July 10, 2013 – A research team led by Robert Molday, Ph.D., at the University of British Columbia in Vancouver, has moved a step closer to developing a gene therapy for people with Leber congenital amaurosis (LCA) caused by mutations in the gene RD3. The investigators used an RD3 replacement gene therapy to restore photoreceptor function in mice with the condition, and plan to test the treatment in canines with RD3 mutations. Results of their mouse study were published in the journal Human Molecular Genetics.
The researchers noted that photoreceptors of the treated mice survived for seven months, which is considered a relatively long time for these animals. They expect that a human version of a similar treatment would last at least several years, if not a lifetime.

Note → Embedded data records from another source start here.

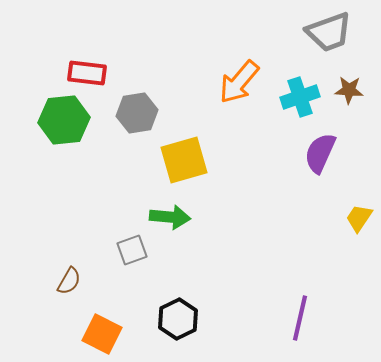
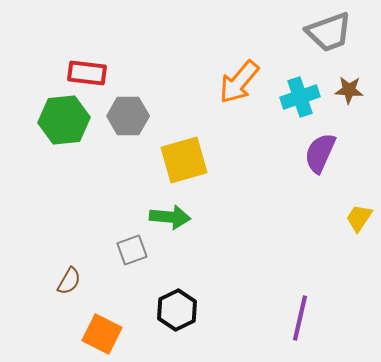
gray hexagon: moved 9 px left, 3 px down; rotated 9 degrees clockwise
black hexagon: moved 1 px left, 9 px up
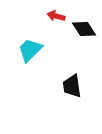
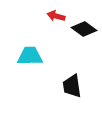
black diamond: rotated 20 degrees counterclockwise
cyan trapezoid: moved 6 px down; rotated 44 degrees clockwise
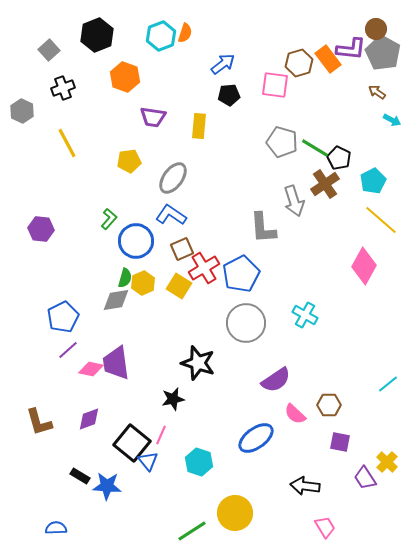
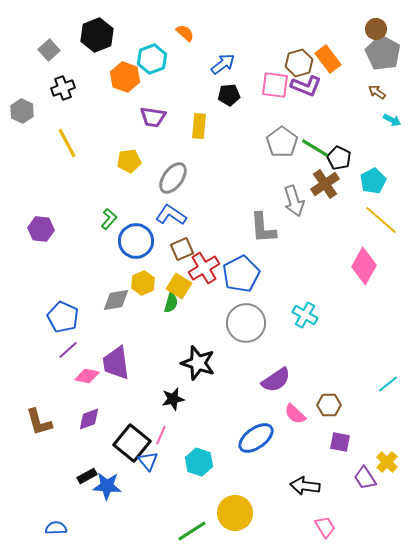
orange semicircle at (185, 33): rotated 66 degrees counterclockwise
cyan hexagon at (161, 36): moved 9 px left, 23 px down
purple L-shape at (351, 49): moved 45 px left, 37 px down; rotated 16 degrees clockwise
gray pentagon at (282, 142): rotated 20 degrees clockwise
green semicircle at (125, 278): moved 46 px right, 25 px down
blue pentagon at (63, 317): rotated 20 degrees counterclockwise
pink diamond at (91, 369): moved 4 px left, 7 px down
black rectangle at (80, 476): moved 7 px right; rotated 60 degrees counterclockwise
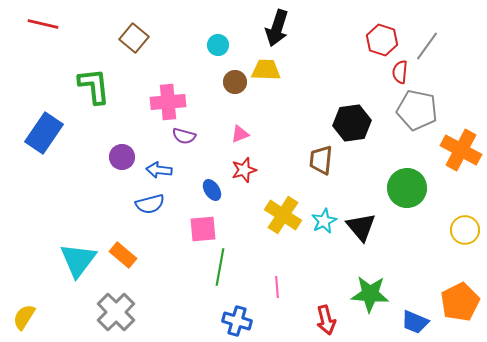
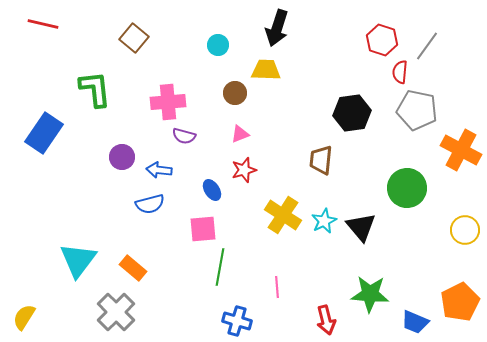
brown circle: moved 11 px down
green L-shape: moved 1 px right, 3 px down
black hexagon: moved 10 px up
orange rectangle: moved 10 px right, 13 px down
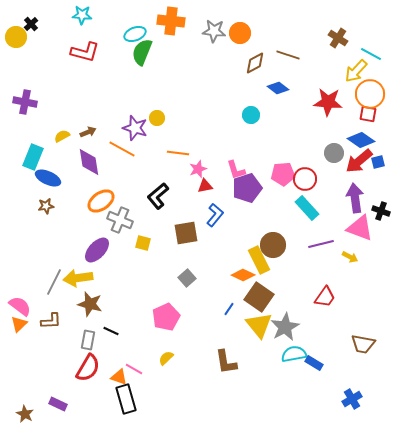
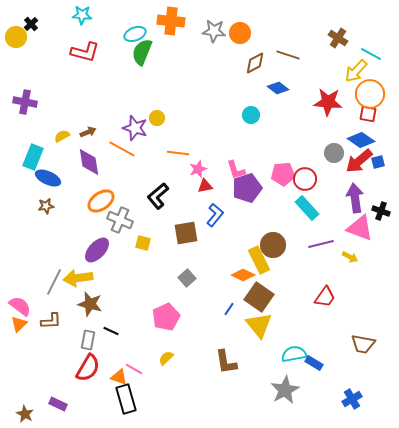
gray star at (285, 327): moved 63 px down
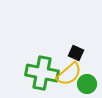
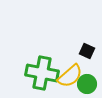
black square: moved 11 px right, 2 px up
yellow semicircle: moved 1 px right, 2 px down
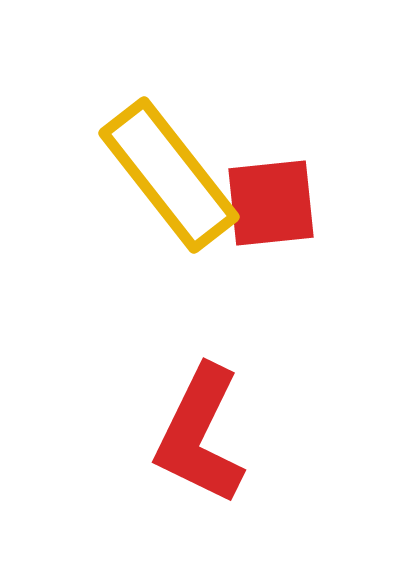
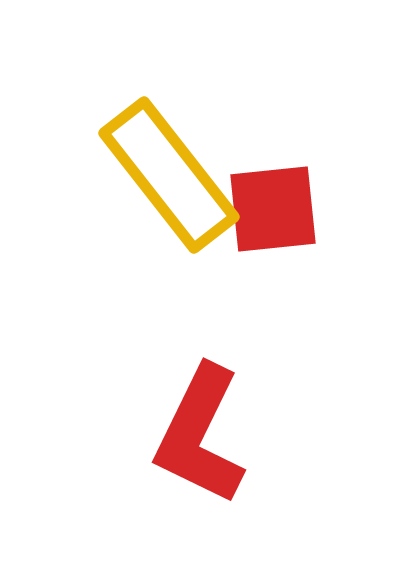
red square: moved 2 px right, 6 px down
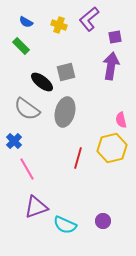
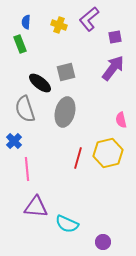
blue semicircle: rotated 64 degrees clockwise
green rectangle: moved 1 px left, 2 px up; rotated 24 degrees clockwise
purple arrow: moved 2 px right, 2 px down; rotated 28 degrees clockwise
black ellipse: moved 2 px left, 1 px down
gray semicircle: moved 2 px left; rotated 36 degrees clockwise
yellow hexagon: moved 4 px left, 5 px down
pink line: rotated 25 degrees clockwise
purple triangle: rotated 25 degrees clockwise
purple circle: moved 21 px down
cyan semicircle: moved 2 px right, 1 px up
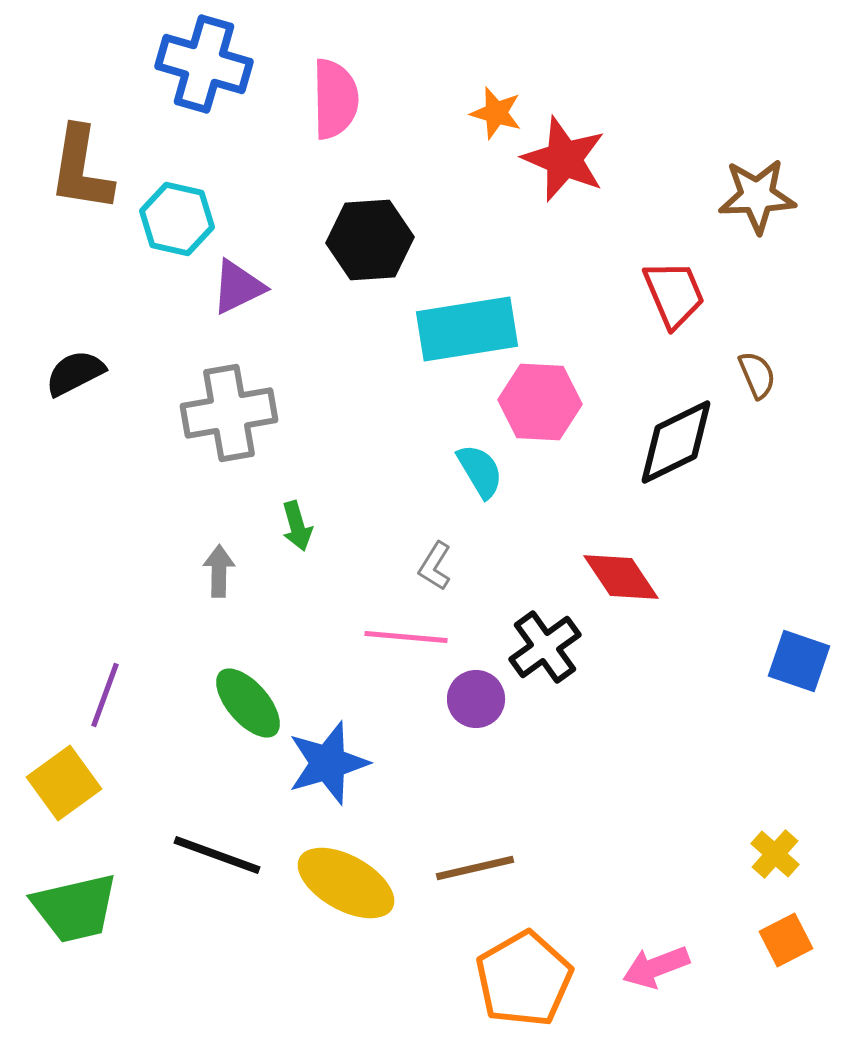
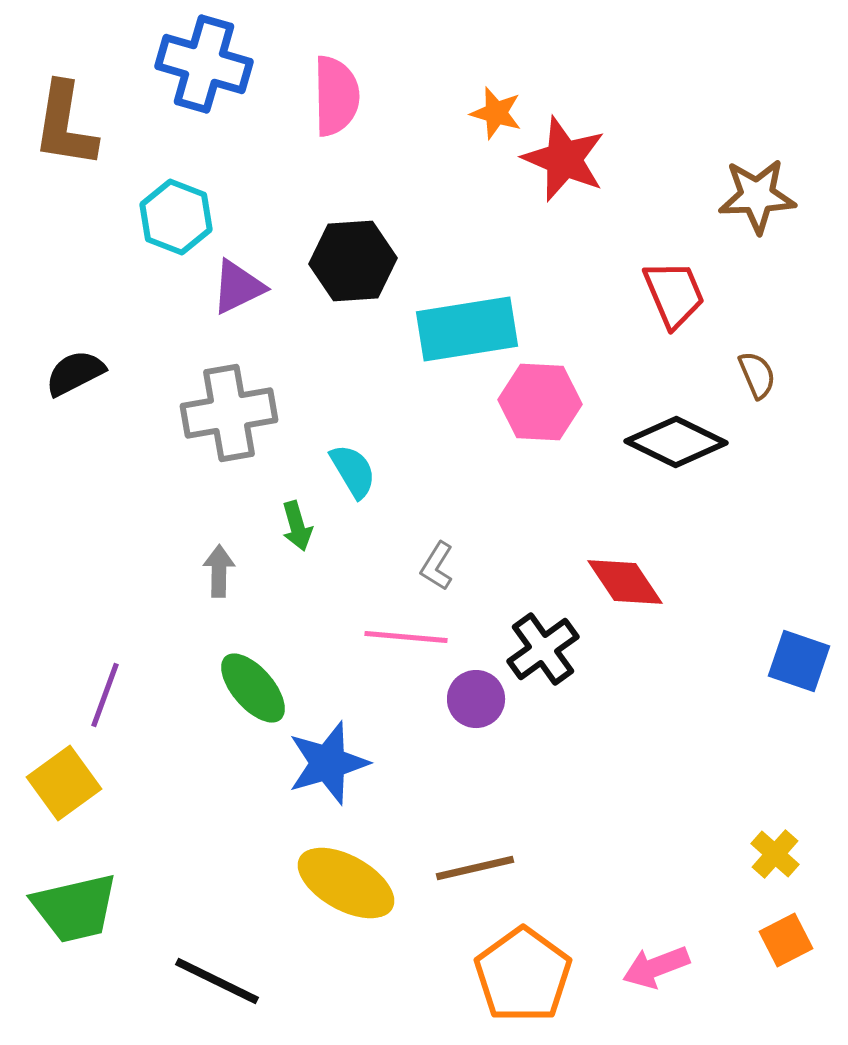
pink semicircle: moved 1 px right, 3 px up
brown L-shape: moved 16 px left, 44 px up
cyan hexagon: moved 1 px left, 2 px up; rotated 8 degrees clockwise
black hexagon: moved 17 px left, 21 px down
black diamond: rotated 52 degrees clockwise
cyan semicircle: moved 127 px left
gray L-shape: moved 2 px right
red diamond: moved 4 px right, 5 px down
black cross: moved 2 px left, 2 px down
green ellipse: moved 5 px right, 15 px up
black line: moved 126 px down; rotated 6 degrees clockwise
orange pentagon: moved 1 px left, 4 px up; rotated 6 degrees counterclockwise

The gene therapy, delivered by an injection underneath the retina, consisted of a human-engineered virus — known as adeno-associated virus, or AAV — which contained normal copies of the RD3 gene. The AAV was designed to penetrate photoreceptors to deliver its therapeutic cargo. William Hauswirth, Ph.D., a Foundation-funded researcher at the University of Florida, and the recent recipient of the Llura Liggett Gund lifetime achievement award, provided the AAV delivery system for the study.
RD3 is important to vision, because it leads to the production of a protein that affects the movement of two other proteins (GC1 and GC2) critical to the conversion of light to electrical signals, which ultimately become the images we see. If RD3 is defective and not expressing any protein, GC1 and GC2 become stuck in photoreceptors and are unable to play their role in converting light to vision.
LCA is a severe form of retinitis pigmentosa causing significant vision loss or blindness in early childhood. Researchers have identified 18 genes linked to the autosomal recessive form of LCA, which affects approximately 3,800 people in the United States and thousands more around the world.